I'll allow myself to write a little essay on adaptation. Well, i'm writing this mostly for myself, cause i need some clarity in my head before proceeding.
Currently the NullBot3's adaptation mechanisms allow gathering information on
usefulness rating of certain components in current game situation.
- propulsions, classified by movement scopes (ground, hover, air).
- propulsions, classified by weakness to certain weapons (tanks, cyborgs, defenses, vtols)
- bodies, classified by dominating armor class (kinetic, thermal)
- weapons, classified by roles (anti-tank, anti-personnel, anti-structure, anti-air).
- weapons, classified by damage class (kinetic, thermal)

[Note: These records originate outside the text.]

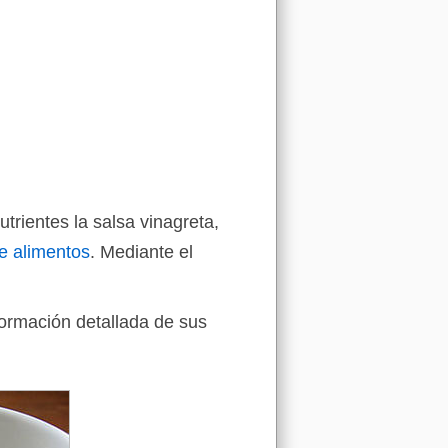
trientes la salsa vinagreta,
e alimentos
. Mediante el
formación detallada de sus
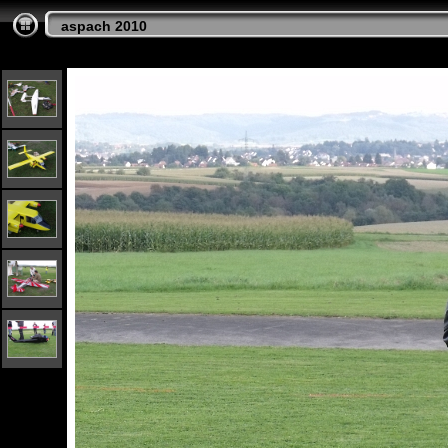
aspach 2010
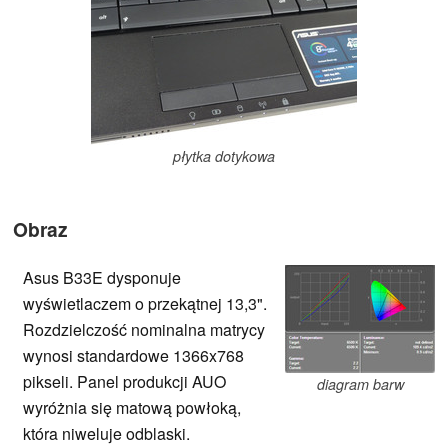
płytka dotykowa
Obraz
Asus B33E dysponuje
wyświetlaczem o przekątnej 13,3".
Rozdzielczość nominalna matrycy
wynosi standardowe 1366x768
pikseli. Panel produkcji AUO
diagram barw
wyróżnia się matową powłoką,
która niweluje odblaski.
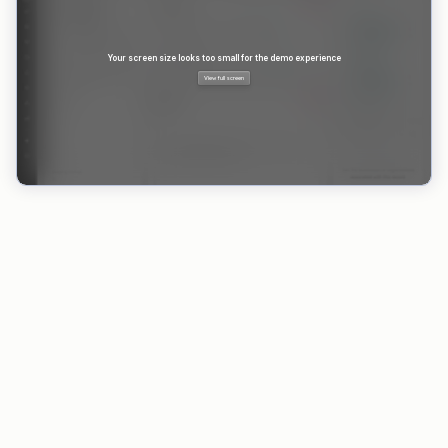
VORTEILE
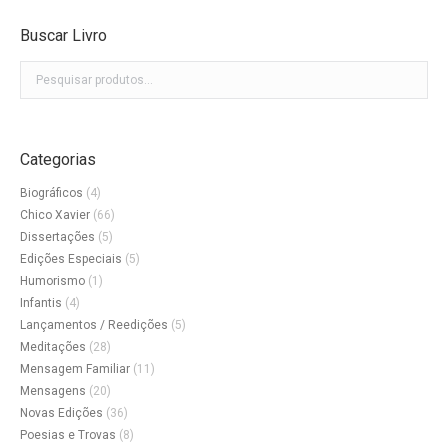
Buscar Livro
Categorias
Biográficos
(4)
Chico Xavier
(66)
Dissertações
(5)
Edições Especiais
(5)
Humorismo
(1)
Infantis
(4)
Lançamentos / Reedições
(5)
Meditações
(28)
Mensagem Familiar
(11)
Mensagens
(20)
Novas Edições
(36)
Poesias e Trovas
(8)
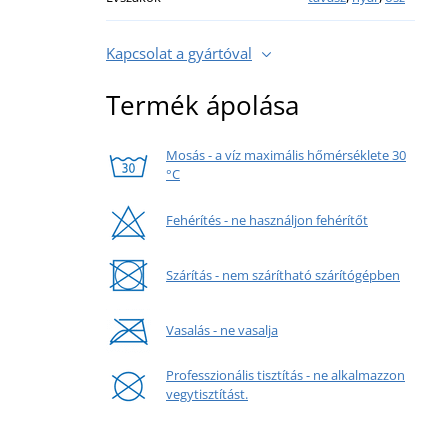
Kapcsolat a gyártóval
Termék ápolása
Mosás - a víz maximális hőmérséklete 30
°C
Fehérítés - ne használjon fehérítőt
Szárítás - nem szárítható szárítógépben
Vasalás - ne vasalja
Professzionális tisztítás - ne alkalmazzon
vegytisztítást.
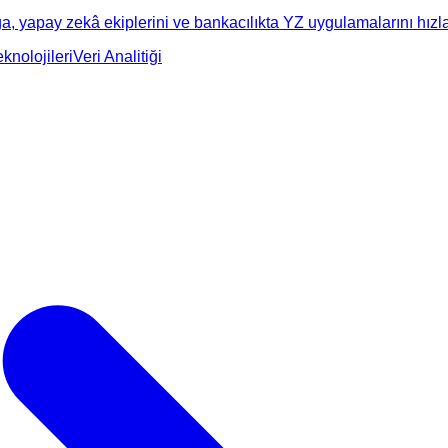
 yapay zekâ ekiplerini ve bankacılıkta YZ uygulamalarını hızlan
knolojileri
Veri Analitiği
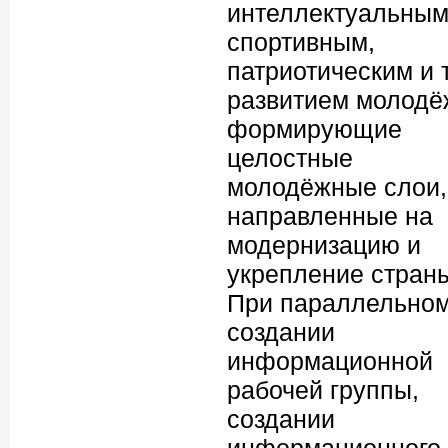
интеллектуальным
спортивным,
патриотическим и т
развитием молодё
формирующие
целостные
молодёжные слои,
направленные на
модернизацию и
укрепление стран
При параллельно
создании
информационной
рабочей группы,
создании
информационного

Some of this data is inaccurate, but it isn't relevant to the today's topic. In the original NullBot only 4. and partially 1. was available.
Based on this data, NullBot3 needs to make an adaptive decision formulated as a single game object template: a tank design, a cyborg template, a vtol design, or a defensive structure, or a research item, to produce or build right now at that particular moment.
You may say it's easy: just pick the best propulsion, the best body, and the best weapon. But in fact we can't choose those independently, for there are many restrictions imposed:
- Sometimes the desired weapon class, body class or propulsion class is unavailable. For instance, weapons of anti-tank role (rockets, or maybe cannons) are unavailable for quite some time in early game. Or you may have not yet researched hover propulsion. In this case it is unobvious whether you can proceed by making the second best decision (eg. using machinegun as an anti-tank weapon until rockets are available, or prefer to keep upgrading machineguns instead of researching flamers from scratch simply because your enemy switched his tanks from new paradigm bodies to collective bodies) or you need to stop and reconsider the very choice of producing a unit (eg. on a hover-only map you'd prefer to wait for hovers rather than fill your base with wheeled or tracked tanks).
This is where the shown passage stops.